A critical flaw in SimpleHelp, a remote support and management tool used by IT teams and managed service providers, lets an unauthenticated attacker create a privileged technician account and skip multi-factor authentication. The bug (CVE-2026-48558) only affects servers configured to use OpenID Connect (OIDC) single sign-on, including Azure AD, and stems from how the server validates identity assertions from the login provider. A rogue technician can then remote into managed machines and run scripts, giving attackers a foothold across every connected endpoint. Researchers found roughly 14,000 SimpleHelp servers exposed online, with about 7 percent using the vulnerable OIDC setup. The flaw affects versions 5.5.15 and earlier.
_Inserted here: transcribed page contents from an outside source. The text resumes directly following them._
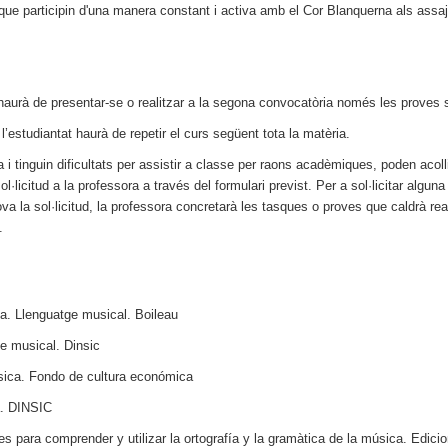
 que participin d'una manera constant i activa amb el Cor Blanquerna als assa
 haurà de presentar-se o realitzar a la segona convocatòria només les proves 
estudiantat haurà de repetir el curs següent tota la matèria.
a i tinguin dificultats per assistir a classe per raons acadèmiques, poden acol
ol·licitud a la professora a través del formulari previst. Per a sol·licitar algu
va la sol·licitud, la professora concretarà les tasques o proves que caldrà real
.
a. Llenguatge musical
. Boileau
e musical
. Dinsic
sica.
Fondo de cultura económica
. DINSIC
es para comprender y utilizar la ortografía y la gramàtica de la música. Edic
Researcher RyotaK has disclosed a now-patched flaw in Anthropic's Claude Code GitHub Action, which drops Claude into CI/CD to triage issues and review PRs with broad repo permissions. The action's trigger check waved through any actor whose name ended in [bot] - but anyone can register a GitHub App and use its token to open an issue on a public repo. Agent mode lacked the human-actor check tag mode had. The attacker then used indirect prompt injection in an issue to make Claude read /proc/self/environ and write back the OIDC credentials, which can be replayed for an installation token with write access. Anthropic's example workflow shipped with allowed_non_write_users: '*'.
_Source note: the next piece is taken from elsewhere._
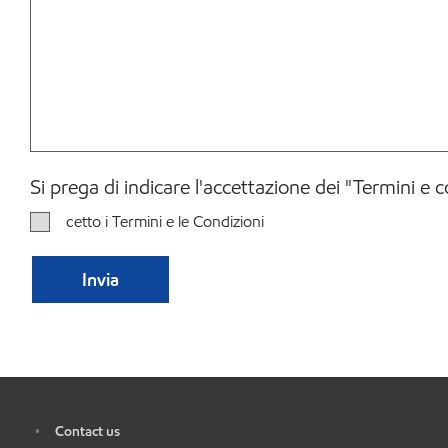
Si prega di indicare l'accettazione dei "Termini e 
cetto i Termini e le Condizioni
Contact us
•
•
GitHub has shipped npm CLI 11.15.0 introducing a 'staging' workflow that lets maintainers run 'npm stage publish' to push a candidate to a staging area before going live - with the constraint that the package must already exist on the registry and have 2FA enabled on the account. Three new install flags (--allow-file, --allow-remote, --allow-directory) extend the existing --allow-git to give developers an explicit allowlist for every non-registry install source. GitHub is also encouraging maintainers to pair staging with trusted publishing via OIDC. The changes respond to the TeamPCP supply-chain wave that compromised hundreds of packages over the past several weeks.